-- Goal of the exercise --
Only the lines of the data below from the one with "вече плащат най-високите цени на" through the one with "става недостигът на" are wanted. Repeat them exactly.

Start of Data shown

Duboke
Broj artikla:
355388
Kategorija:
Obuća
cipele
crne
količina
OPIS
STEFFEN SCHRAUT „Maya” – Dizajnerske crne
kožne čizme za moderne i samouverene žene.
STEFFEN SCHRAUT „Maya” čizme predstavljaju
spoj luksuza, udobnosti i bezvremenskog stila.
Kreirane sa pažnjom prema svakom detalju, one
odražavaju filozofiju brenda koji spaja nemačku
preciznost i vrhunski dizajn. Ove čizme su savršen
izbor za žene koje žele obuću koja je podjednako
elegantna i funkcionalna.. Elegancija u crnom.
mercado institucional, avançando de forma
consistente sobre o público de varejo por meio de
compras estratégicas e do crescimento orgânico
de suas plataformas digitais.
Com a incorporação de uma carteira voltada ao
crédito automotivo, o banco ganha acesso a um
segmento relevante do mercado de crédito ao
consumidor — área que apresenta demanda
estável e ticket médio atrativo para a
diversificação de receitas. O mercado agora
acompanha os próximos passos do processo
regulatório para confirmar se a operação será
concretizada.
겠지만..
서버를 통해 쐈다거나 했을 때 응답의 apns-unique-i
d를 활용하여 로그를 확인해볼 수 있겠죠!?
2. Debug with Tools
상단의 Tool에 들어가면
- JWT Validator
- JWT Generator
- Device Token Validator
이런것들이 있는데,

End of Data shown
Start of Data shown

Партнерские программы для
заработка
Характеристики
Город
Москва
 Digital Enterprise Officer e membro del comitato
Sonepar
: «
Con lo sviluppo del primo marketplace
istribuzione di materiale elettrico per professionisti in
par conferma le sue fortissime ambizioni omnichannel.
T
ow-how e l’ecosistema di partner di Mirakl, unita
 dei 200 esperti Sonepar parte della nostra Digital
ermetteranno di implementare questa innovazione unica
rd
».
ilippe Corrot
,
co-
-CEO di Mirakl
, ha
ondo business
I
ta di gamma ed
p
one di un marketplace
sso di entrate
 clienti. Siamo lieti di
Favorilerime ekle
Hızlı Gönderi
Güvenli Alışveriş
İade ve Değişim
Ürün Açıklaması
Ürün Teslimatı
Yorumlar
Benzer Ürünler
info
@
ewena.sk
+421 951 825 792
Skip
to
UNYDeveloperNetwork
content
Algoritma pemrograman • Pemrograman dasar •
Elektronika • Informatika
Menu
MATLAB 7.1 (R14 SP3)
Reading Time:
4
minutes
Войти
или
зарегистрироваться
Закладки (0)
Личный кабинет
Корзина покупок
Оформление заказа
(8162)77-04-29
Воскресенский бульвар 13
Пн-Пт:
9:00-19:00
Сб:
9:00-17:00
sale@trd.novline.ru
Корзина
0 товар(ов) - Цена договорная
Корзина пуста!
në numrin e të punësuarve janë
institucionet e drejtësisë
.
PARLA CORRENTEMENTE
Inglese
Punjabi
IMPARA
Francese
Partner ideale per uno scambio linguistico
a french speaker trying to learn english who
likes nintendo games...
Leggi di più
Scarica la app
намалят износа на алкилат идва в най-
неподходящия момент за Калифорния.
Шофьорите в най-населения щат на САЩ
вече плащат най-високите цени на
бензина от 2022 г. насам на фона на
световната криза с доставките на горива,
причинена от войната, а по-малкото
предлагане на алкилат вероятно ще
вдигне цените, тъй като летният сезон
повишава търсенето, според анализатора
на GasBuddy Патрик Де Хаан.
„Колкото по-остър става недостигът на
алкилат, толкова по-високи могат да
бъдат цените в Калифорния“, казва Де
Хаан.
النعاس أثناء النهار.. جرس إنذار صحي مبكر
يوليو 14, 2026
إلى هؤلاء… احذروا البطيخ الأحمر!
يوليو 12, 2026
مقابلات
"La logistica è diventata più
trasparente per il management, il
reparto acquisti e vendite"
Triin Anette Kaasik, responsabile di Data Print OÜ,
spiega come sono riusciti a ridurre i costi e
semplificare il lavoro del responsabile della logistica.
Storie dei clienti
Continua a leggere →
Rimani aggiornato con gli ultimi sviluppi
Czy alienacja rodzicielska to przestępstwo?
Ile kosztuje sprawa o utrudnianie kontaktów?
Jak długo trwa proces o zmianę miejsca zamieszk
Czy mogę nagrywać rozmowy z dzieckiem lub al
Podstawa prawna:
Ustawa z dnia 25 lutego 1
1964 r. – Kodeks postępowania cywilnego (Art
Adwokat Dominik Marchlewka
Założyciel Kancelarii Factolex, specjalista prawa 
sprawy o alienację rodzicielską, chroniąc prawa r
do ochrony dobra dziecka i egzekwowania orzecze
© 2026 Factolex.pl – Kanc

End of Data shown

-- Result of the exercise --
вече плащат най-високите цени на
бензина от 2022 г. насам на фона на
световната криза с доставките на горива,
причинена от войната, а по-малкото
предлагане на алкилат вероятно ще
вдигне цените, тъй като летният сезон
повишава търсенето, според анализатора
на GasBuddy Патрик Де Хаан.
„Колкото по-остър става недостигът на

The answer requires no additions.